Morgan Stanley predicts that mobile Internet use will overtake desktop Internet use by 2014. But, as many IT managers will tell you, we’re already at the mobility tipping point.
Back when the first BlackBerrys and Palm Treos were released in 2002 and 2003, smartphones represented a huge advantage for workers who conducted most of their business out of the office, such as realtors, consultants, and mobile sale forces. Workers and businesses alike gained power and accessibility through mobile storage capacity and enough processing power that workers could send and receive email from anywhere.

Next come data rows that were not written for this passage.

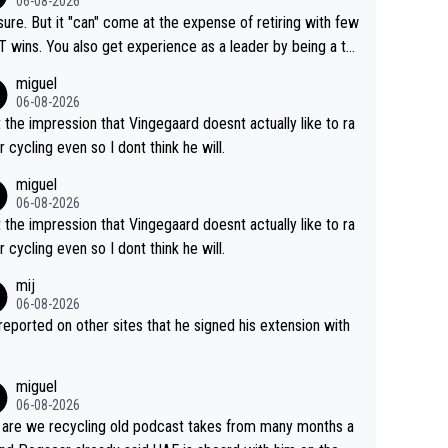
06-08-2026
airly cheap.
sure. But it "can" come at the expense of retiring with few
t experience as a leader by being a te
y also enjoy riding for Pogi more than r
miguel
g for himself anyway.
06-08-2026
t the impression that Vingegaard doesnt actually like to ra
r cycling even so I dont think he will.
miguel
06-08-2026
t the impression that Vingegaard doesnt actually like to ra
r cycling even so I dont think he will.
mij
06-08-2026
s reported on other sites that he signed his extension with
miguel
06-08-2026
are we recycling old podcast takes from many months a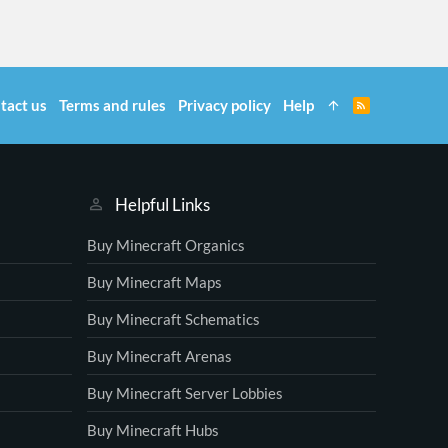
tact us
Terms and rules
Privacy policy
Help
R
S
S
Helpful Links
Buy Minecraft Organics
Buy Minecraft Maps
Buy Minecraft Schematics
Buy Minecraft Arenas
Buy Minecraft Server Lobbies
Buy Minecraft Hubs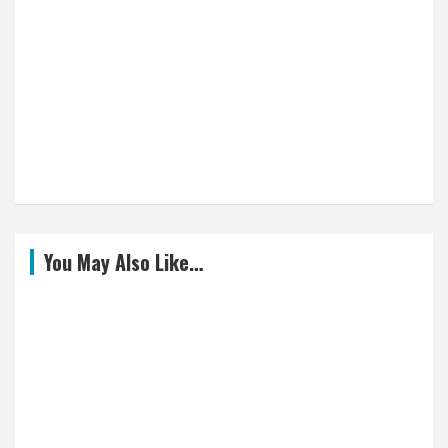
You May Also Like…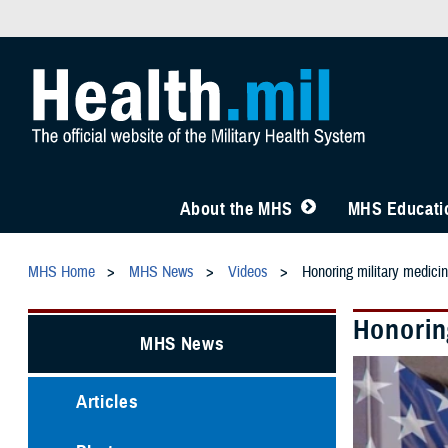
About the MHS
MHS Educatio
MHS Home
MHS News
Videos
Honoring military medici
Honorin
MHS News
Articles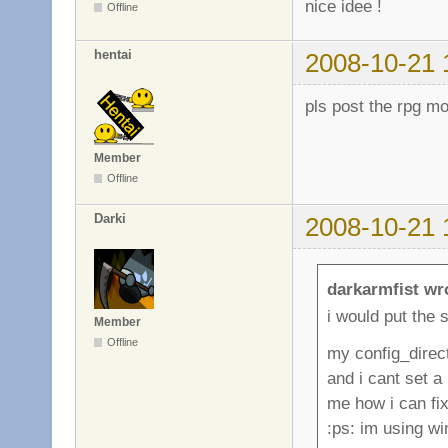
nice idee !
Offline
hentai
2008-10-21 
pls post the rpg m
Member
Offline
Darki
2008-10-21 
darkarmfist wr
i would put the s
Member
Offline
my config_direc
and i cant set a
me how i can fix 
:ps: im using w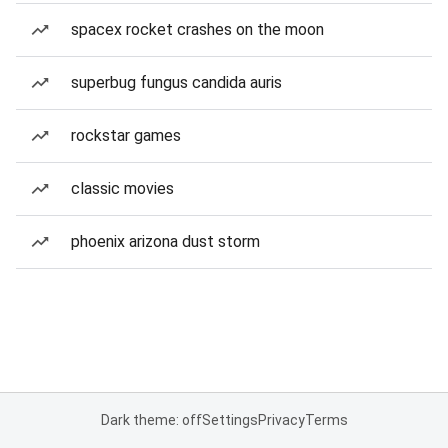
spacex rocket crashes on the moon
superbug fungus candida auris
rockstar games
classic movies
phoenix arizona dust storm
Dark theme: off
Settings
Privacy
Terms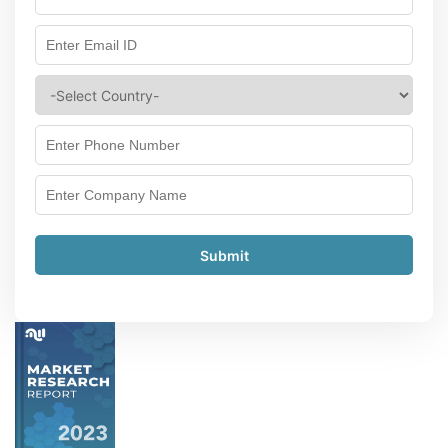
Submit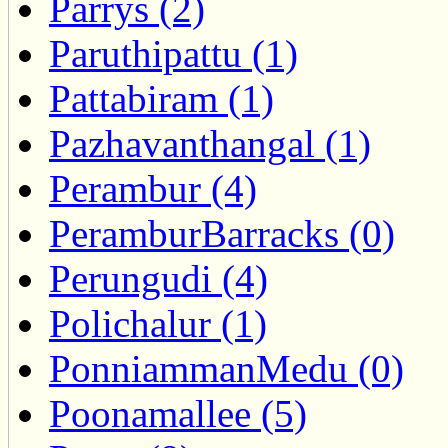
Parrys (2)
Paruthipattu (1)
Pattabiram (1)
Pazhavanthangal (1)
Perambur (4)
PeramburBarracks (0)
Perungudi (4)
Polichalur (1)
PonniammanMedu (0)
Poonamallee (5)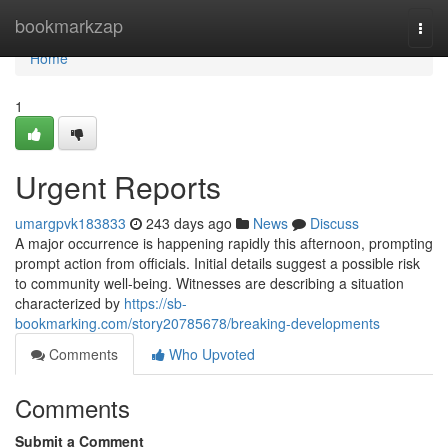
Home
bookmarkzap
Togg
navi
Home
1
Urgent Reports
umargpvk183833
243 days ago
News
Discuss
A major occurrence is happening rapidly this afternoon, prompting
prompt action from officials. Initial details suggest a possible risk
to community well-being. Witnesses are describing a situation
characterized by
https://sb-
bookmarking.com/story20785678/breaking-developments
Comments
Who Upvoted
Comments
Submit a Comment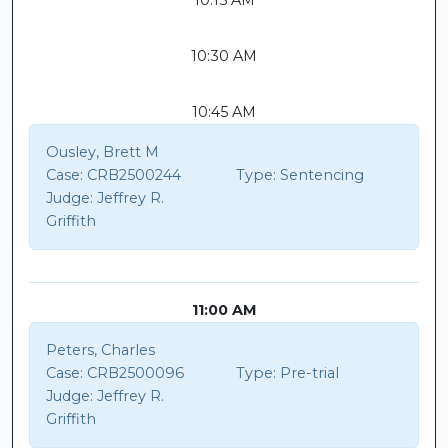
10:15 AM
10:30 AM
10:45 AM
Ousley, Brett M
Case:
CRB2500244
Type:
Sentencing
Judge:
Jeffrey R.
Griffith
11:00 AM
Peters, Charles
Case:
CRB2500096
Type:
Pre-trial
Judge:
Jeffrey R.
Griffith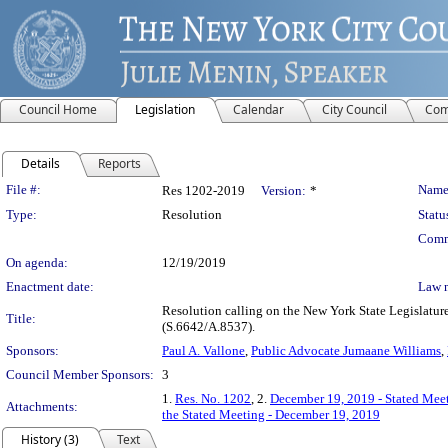
Council Home
Legislation
Calendar
City Council
Com
Details
Reports
Legislation Details
File #:
Name
Res 1202-2019
Version:
*
Type:
Resolution
Statu
Comm
On agenda:
12/19/2019
Enactment date:
Law 
Resolution calling on the New York State Legislatur
Title:
(S.6642/A.8537).
Sponsors:
Paul A. Vallone
,
Public Advocate Jumaane Williams
,
Council Member Sponsors:
3
1.
Res. No. 1202
, 2.
December 19, 2019 - Stated Meet
Attachments:
the Stated Meeting - December 19, 2019
History (3)
Text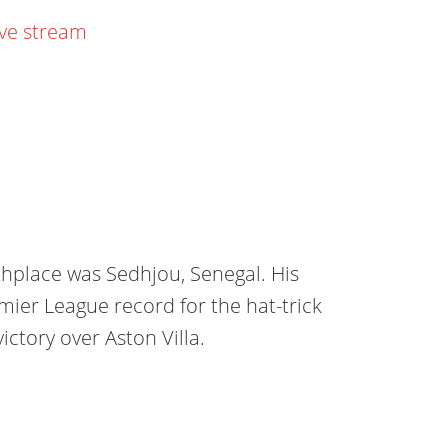
ive stream
thplace was Sedhjou, Senegal. His
emier League record for the hat-trick
ictory over Aston Villa.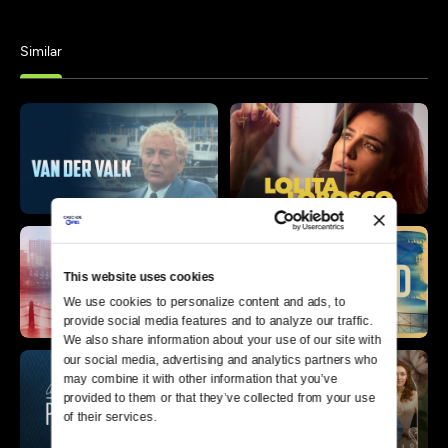
Similar
This website uses cookies
We use cookies to personalize content and ads, to 
provide social media features and to analyze our traffic. 
We also share information about your use of our site with 
our social media, advertising and analytics partners who 
may combine it with other information that you’ve 
provided to them or that they’ve collected from your use 
of their services.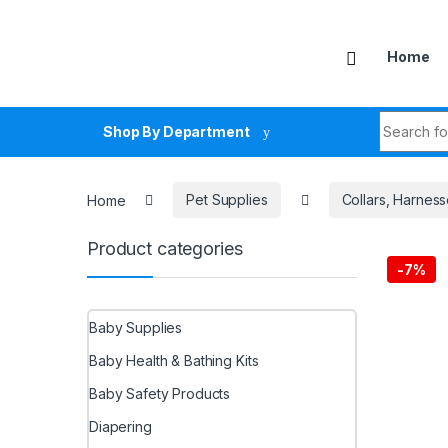
Skip to navigation
Skip to content
Home
Search fo
Shop By Department
Home
Pet Supplies
Collars, Harnes
Product categories
-
7%
Baby Supplies
Baby Health & Bathing Kits
Baby Safety Products
Diapering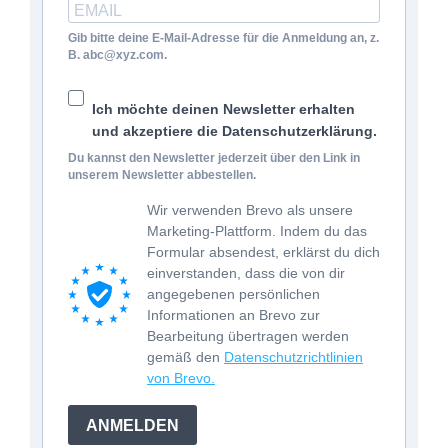
Gib bitte deine E-Mail-Adresse für die Anmeldung an, z.
B. abc@xyz.com.
Ich möchte deinen Newsletter erhalten
und akzeptiere die Datenschutzerklärung.
Du kannst den Newsletter jederzeit über den Link in
unserem Newsletter abbestellen.
Wir verwenden Brevo als unsere
Marketing-Plattform. Indem du das
Formular absendest, erklärst du dich
einverstanden, dass die von dir
angegebenen persönlichen
Informationen an Brevo zur
Bearbeitung übertragen werden
gemäß den
Datenschutzrichtlinien
von Brevo.
ANMELDEN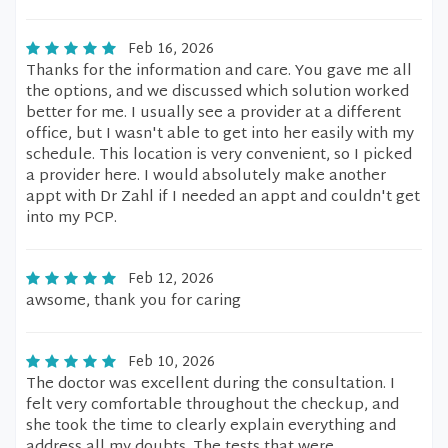
Feb 16, 2026
Thanks for the information and care. You gave me all
the options, and we discussed which solution worked
better for me. I usually see a provider at a different
office, but I wasn't able to get into her easily with my
schedule. This location is very convenient, so I picked
a provider here. I would absolutely make another
appt with Dr Zahl if I needed an appt and couldn't get
into my PCP.
Feb 12, 2026
awsome, thank you for caring
Feb 10, 2026
The doctor was excellent during the consultation. I
felt very comfortable throughout the checkup, and
she took the time to clearly explain everything and
address all my doubts. The tests that were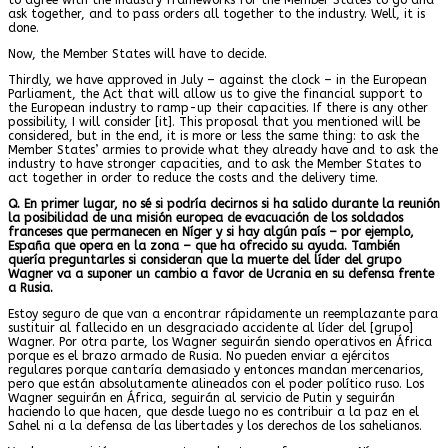
ask together, and to pass orders all together to the industry. Well, it is
done.
Now, the Member States will have to decide.
Thirdly, we have approved in July – against the clock – in the European
Parliament, the Act that will allow us to give the financial support to
the European industry to ramp-up their capacities. If there is any other
possibility, I will consider [it]. This proposal that you mentioned will be
considered, but in the end, it is more or less the same thing: to ask the
Member States’ armies to provide what they already have and to ask the
industry to have stronger capacities, and to ask the Member States to
act together in order to reduce the costs and the delivery time.
Q. En primer lugar, no sé si podría decirnos si ha salido durante la reunión
la posibilidad de una misión europea de evacuación de los soldados
franceses que permanecen en Níger y si hay algún país – por ejemplo,
España que opera en la zona – que ha ofrecido su ayuda. También
quería preguntarles si consideran que la muerte del líder del grupo
Wagner va a suponer un cambio a favor de Ucrania en su defensa frente
a Rusia.
Estoy seguro de que van a encontrar rápidamente un reemplazante para
sustituir al fallecido en un desgraciado accidente al líder del [grupo]
Wagner. Por otra parte, los Wagner seguirán siendo operativos en África
porque es el brazo armado de Rusia. No pueden enviar a ejércitos
regulares porque cantaría demasiado y entonces mandan mercenarios,
pero que están absolutamente alineados con el poder político ruso. Los
Wagner seguirán en África, seguirán al servicio de Putin y seguirán
haciendo lo que hacen, que desde luego no es contribuir a la paz en el
Sahel ni a la defensa de las libertades y los derechos de los sahelianos.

However, when Apple’s first iPhone came out in 2007, many companies told their employees that the device wasn’t appropriate for the workplace. This created a big question: is restricting use of new mobile technologies in the workplace a good idea? Barring iPhones in the workplace was ineffective because workers used their iPhones anyway. Years of mobile technology incursion and adoption in the workplace have shown that denying workers access to their mobile technology of choice isn’t just a bad idea, it doesn’t work.
Higher and steady mobile technology adoption rates paint a picture of mobile device proliferation pervasive in every area of life, especially in the workplace.
Tighter enforcement of existing IT polices is not an answer. In March of this year, a Fiberlink/Harris Interactive survey of 1,347 employed adults ages 18 and over found that 12 percent of U.S. workers—more than one in ten—admit to knowingly violating their company’s IT policy. Violations include using unapproved equipment and personal devices, like the iPhone, to get work done.
Ironically, the introduction of the iPad is proving that acceptance of new technology is the key to solving IT policy violations and security breaches. Today, according to the Wall Street Journal, companies such as Mercedes-Benz Financial, Bausch & Lomb Inc., and Kaiser Permanente are purchasing and integrating iPads in anticipation of demand for the technology. The iPad tablet brings many advantages to business including greater mobility, a longer-lasting battery, and faster start speeds. Integration of technology ahead of worker demand is a dramatic departure from IT policy eight years ago and hints at where mobility management is headed.
How did we get here?
It’s unheard of: mere workers, with no training or technology background, are seeking out new technologies, adapting them for their work styles and demanding new IT policies and budgets. This IT policy control shift has created a continual cycle of catch-up in most IT departments.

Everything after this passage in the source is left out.